We are looking for a motivated and analytical PhD candidate who wants to dig into the details of how complex geometric and physical information can be derived from observations of molecules in space. You will have the opportunity to work on theoretical modeling closely connected to planned and ongoing space missions, supervised by associate professors E. Wirström and P. Bjerkeli.
Research project: Planning and interpretation of astronomical observations, in particular observations of the thin, gaseous exospheres of water associated with the icy Galilean moons of Jupiter, from ESAs JUICE mission. Work will involve implementing sophisticated 3D structures in non-LTE radiative transfer models to interpret spatially and spectrally resolved line profiles and emission in continuum with the goal to determine exosphere distribution and composition. Using data acquired with ALMA and JWST, there will also be opportunities to model emission from young star forming regions.
Major responsibilities: To pursue your own doctoral studies to become an independent researcher. You are expected to develop your own scientific concepts and communicate the results of your research verbally and in writing.

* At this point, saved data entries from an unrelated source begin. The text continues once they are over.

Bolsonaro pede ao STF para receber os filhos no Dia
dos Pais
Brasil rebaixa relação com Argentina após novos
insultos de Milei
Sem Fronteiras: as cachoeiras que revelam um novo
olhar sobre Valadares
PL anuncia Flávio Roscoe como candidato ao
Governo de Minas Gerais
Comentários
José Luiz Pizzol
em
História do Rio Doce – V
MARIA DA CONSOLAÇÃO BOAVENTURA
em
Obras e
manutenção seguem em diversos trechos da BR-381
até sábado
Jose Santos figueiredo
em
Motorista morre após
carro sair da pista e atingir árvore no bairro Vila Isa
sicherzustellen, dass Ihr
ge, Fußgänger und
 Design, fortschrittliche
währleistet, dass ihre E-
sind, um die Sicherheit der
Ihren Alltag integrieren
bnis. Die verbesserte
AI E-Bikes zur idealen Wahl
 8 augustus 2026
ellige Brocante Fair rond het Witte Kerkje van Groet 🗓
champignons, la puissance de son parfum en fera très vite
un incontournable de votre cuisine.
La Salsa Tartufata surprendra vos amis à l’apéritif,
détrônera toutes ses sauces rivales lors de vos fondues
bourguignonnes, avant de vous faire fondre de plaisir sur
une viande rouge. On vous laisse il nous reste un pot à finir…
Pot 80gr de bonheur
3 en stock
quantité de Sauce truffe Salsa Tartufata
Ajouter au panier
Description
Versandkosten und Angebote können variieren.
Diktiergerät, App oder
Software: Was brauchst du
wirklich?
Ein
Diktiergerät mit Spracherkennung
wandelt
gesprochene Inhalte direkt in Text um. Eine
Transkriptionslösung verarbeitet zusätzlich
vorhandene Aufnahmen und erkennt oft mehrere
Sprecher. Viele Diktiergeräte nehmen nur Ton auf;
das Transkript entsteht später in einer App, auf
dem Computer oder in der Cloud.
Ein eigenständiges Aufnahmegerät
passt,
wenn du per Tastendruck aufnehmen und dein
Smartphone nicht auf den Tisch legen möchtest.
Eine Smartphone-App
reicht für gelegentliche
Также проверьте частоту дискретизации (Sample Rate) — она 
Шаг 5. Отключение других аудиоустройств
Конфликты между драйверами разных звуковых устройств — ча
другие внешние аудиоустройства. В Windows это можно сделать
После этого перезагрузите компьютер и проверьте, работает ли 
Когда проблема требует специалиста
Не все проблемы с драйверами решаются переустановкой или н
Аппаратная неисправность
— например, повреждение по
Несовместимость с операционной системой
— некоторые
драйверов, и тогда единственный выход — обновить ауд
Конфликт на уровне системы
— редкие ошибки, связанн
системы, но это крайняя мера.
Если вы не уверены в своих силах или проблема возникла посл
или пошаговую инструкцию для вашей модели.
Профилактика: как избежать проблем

The position may also include teaching or other duties.
Position: 4 years full-time temporary employment starting in fall 2022, including course work corresponding to 1 year. To qualify you must have completed a MSc or equivalent degree in astrophysics, astronomy, physics, or scientific computing. Completed courses in astronomy, experience in programming (python, C++, Matlab), teaching, and science communication are considered assets.
Applications only accepted through Chalmers on-line application system. Deadline 15 May.